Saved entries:
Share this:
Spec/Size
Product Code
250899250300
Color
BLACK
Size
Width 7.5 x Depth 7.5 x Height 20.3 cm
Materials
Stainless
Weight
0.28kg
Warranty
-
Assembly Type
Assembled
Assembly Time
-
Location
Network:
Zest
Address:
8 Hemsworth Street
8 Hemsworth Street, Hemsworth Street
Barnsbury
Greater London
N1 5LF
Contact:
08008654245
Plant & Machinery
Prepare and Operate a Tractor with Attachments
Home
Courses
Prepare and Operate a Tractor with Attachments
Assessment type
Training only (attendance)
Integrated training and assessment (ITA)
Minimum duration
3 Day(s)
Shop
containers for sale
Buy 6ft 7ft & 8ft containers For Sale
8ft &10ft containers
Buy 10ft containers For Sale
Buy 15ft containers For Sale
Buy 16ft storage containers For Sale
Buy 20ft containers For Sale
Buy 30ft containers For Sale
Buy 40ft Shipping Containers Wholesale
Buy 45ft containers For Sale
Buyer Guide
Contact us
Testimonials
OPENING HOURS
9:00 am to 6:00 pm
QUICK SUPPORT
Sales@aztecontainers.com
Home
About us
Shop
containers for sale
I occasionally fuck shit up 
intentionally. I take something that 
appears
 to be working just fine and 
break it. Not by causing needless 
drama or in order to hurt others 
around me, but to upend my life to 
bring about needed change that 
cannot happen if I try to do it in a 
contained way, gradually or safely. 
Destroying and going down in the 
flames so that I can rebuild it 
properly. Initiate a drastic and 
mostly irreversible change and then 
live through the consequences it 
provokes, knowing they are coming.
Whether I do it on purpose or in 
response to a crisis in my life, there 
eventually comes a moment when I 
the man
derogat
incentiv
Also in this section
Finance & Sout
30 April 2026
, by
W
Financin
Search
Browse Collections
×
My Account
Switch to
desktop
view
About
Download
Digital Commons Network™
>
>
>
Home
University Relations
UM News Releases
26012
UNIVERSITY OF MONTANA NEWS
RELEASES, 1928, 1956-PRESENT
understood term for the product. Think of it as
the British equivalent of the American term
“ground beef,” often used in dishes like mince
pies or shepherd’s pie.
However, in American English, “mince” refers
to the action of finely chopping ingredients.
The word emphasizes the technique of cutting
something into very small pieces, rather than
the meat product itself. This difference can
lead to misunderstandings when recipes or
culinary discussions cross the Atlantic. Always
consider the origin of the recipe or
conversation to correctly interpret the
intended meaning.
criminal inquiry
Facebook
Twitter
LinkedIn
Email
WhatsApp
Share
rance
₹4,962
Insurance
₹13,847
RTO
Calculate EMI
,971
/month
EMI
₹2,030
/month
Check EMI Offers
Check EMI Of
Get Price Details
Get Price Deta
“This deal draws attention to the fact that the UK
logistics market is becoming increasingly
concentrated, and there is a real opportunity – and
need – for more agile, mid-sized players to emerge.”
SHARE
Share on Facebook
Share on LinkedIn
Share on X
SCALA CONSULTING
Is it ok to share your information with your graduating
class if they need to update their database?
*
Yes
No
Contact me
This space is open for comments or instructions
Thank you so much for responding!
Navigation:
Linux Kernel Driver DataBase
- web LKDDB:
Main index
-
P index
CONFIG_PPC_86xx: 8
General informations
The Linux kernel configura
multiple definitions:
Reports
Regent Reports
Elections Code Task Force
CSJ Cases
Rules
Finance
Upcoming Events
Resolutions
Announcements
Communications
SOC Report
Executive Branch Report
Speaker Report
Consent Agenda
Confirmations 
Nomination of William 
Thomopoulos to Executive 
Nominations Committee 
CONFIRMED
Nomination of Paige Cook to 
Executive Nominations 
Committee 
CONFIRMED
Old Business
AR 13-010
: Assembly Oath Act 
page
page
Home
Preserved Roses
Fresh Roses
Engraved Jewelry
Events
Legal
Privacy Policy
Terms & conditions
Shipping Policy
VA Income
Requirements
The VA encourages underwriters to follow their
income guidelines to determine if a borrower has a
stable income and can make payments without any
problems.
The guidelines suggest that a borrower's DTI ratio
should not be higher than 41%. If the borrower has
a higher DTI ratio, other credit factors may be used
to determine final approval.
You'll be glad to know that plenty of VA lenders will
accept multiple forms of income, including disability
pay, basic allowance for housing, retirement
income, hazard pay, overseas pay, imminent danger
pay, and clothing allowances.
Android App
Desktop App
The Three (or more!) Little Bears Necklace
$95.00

_What you will do:_ Reproduce the records above in full and with exact wording.

_Result for this exercise:_
Share this:
Spec/Size
Product Code
250899250300
Color
BLACK
Size
Width 7.5 x Depth 7.5 x Height 20.3 cm
Materials
Stainless
Weight
0.28kg
Warranty
-
Assembly Type
Assembled
Assembly Time
-
Location
Network:
Zest
Address:
8 Hemsworth Street
8 Hemsworth Street, Hemsworth Street
Barnsbury
Greater London
N1 5LF
Contact:
08008654245
Plant & Machinery
Prepare and Operate a Tractor with Attachments
Home
Courses
Prepare and Operate a Tractor with Attachments
Assessment type
Training only (attendance)
Integrated training and assessment (ITA)
Minimum duration
3 Day(s)
Shop
containers for sale
Buy 6ft 7ft & 8ft containers For Sale
8ft &10ft containers
Buy 10ft containers For Sale
Buy 15ft containers For Sale
Buy 16ft storage containers For Sale
Buy 20ft containers For Sale
Buy 30ft containers For Sale
Buy 40ft Shipping Containers Wholesale
Buy 45ft containers For Sale
Buyer Guide
Contact us
Testimonials
OPENING HOURS
9:00 am to 6:00 pm
QUICK SUPPORT
Sales@aztecontainers.com
Home
About us
Shop
containers for sale
I occasionally fuck shit up 
intentionally. I take something that 
appears
 to be working just fine and 
break it. Not by causing needless 
drama or in order to hurt others 
around me, but to upend my life to 
bring about needed change that 
cannot happen if I try to do it in a 
contained way, gradually or safely. 
Destroying and going down in the 
flames so that I can rebuild it 
properly. Initiate a drastic and 
mostly irreversible change and then 
live through the consequences it 
provokes, knowing they are coming.
Whether I do it on purpose or in 
response to a crisis in my life, there 
eventually comes a moment when I 
the man
derogat
incentiv
Also in this section
Finance & Sout
30 April 2026
, by
W
Financin
Search
Browse Collections
×
My Account
Switch to
desktop
view
About
Download
Digital Commons Network™
>
>
>
Home
University Relations
UM News Releases
26012
UNIVERSITY OF MONTANA NEWS
RELEASES, 1928, 1956-PRESENT
understood term for the product. Think of it as
the British equivalent of the American term
“ground beef,” often used in dishes like mince
pies or shepherd’s pie.
However, in American English, “mince” refers
to the action of finely chopping ingredients.
The word emphasizes the technique of cutting
something into very small pieces, rather than
the meat product itself. This difference can
lead to misunderstandings when recipes or
culinary discussions cross the Atlantic. Always
consider the origin of the recipe or
conversation to correctly interpret the
intended meaning.
criminal inquiry
Facebook
Twitter
LinkedIn
Email
WhatsApp
Share
rance
₹4,962
Insurance
₹13,847
RTO
Calculate EMI
,971
/month
EMI
₹2,030
/month
Check EMI Offers
Check EMI Of
Get Price Details
Get Price Deta
“This deal draws attention to the fact that the UK
logistics market is becoming increasingly
concentrated, and there is a real opportunity – and
need – for more agile, mid-sized players to emerge.”
SHARE
Share on Facebook
Share on LinkedIn
Share on X
SCALA CONSULTING
Is it ok to share your information with your graduating
class if they need to update their database?
*
Yes
No
Contact me
This space is open for comments or instructions
Thank you so much for responding!
Navigation:
Linux Kernel Driver DataBase
- web LKDDB:
Main index
-
P index
CONFIG_PPC_86xx: 8
General informations
The Linux kernel configura
multiple definitions:
Reports
Regent Reports
Elections Code Task Force
CSJ Cases
Rules
Finance
Upcoming Events
Resolutions
Announcements
Communications
SOC Report
Executive Branch Report
Speaker Report
Consent Agenda
Confirmations 
Nomination of William 
Thomopoulos to Executive 
Nominations Committee 
CONFIRMED
Nomination of Paige Cook to 
Executive Nominations 
Committee 
CONFIRMED
Old Business
AR 13-010
: Assembly Oath Act 
page
page
Home
Preserved Roses
Fresh Roses
Engraved Jewelry
Events
Legal
Privacy Policy
Terms & conditions
Shipping Policy
VA Income
Requirements
The VA encourages underwriters to follow their
income guidelines to determine if a borrower has a
stable income and can make payments without any
problems.
The guidelines suggest that a borrower's DTI ratio
should not be higher than 41%. If the borrower has
a higher DTI ratio, other credit factors may be used
to determine final approval.
You'll be glad to know that plenty of VA lenders will
accept multiple forms of income, including disability
pay, basic allowance for housing, retirement
income, hazard pay, overseas pay, imminent danger
pay, and clothing allowances.
Android App
Desktop App
The Three (or more!) Little Bears Necklace
$95.00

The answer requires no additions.